### Task statement
Which lines of the entries contain the string "cómo"? Copy each of them.

[Records for the exercise — start]

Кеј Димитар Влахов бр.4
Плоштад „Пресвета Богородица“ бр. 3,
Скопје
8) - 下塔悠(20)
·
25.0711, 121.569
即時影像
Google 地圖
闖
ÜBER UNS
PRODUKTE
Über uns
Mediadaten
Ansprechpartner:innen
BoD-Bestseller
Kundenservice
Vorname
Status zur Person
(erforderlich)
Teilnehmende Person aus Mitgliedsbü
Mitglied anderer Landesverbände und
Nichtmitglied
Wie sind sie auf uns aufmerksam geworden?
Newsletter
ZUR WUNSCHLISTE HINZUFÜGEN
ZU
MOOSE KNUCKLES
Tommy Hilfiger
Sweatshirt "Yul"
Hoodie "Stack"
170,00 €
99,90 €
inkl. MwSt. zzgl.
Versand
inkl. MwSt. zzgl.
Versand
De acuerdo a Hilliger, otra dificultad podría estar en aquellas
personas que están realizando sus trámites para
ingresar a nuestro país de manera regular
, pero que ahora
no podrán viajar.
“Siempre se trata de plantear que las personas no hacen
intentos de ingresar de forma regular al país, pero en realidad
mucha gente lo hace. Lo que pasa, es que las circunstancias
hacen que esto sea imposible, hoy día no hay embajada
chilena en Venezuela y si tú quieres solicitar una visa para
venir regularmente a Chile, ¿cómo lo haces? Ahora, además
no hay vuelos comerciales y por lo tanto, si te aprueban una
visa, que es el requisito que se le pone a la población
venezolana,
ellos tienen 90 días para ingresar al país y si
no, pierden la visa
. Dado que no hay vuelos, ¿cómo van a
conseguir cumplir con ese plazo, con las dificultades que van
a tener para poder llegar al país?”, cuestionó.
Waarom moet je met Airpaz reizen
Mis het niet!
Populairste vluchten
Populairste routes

[Records for the exercise — finish]

### Reply
venir regularmente a Chile, ¿cómo lo haces? Ahora, además
. Dado que no hay vuelos, ¿cómo van a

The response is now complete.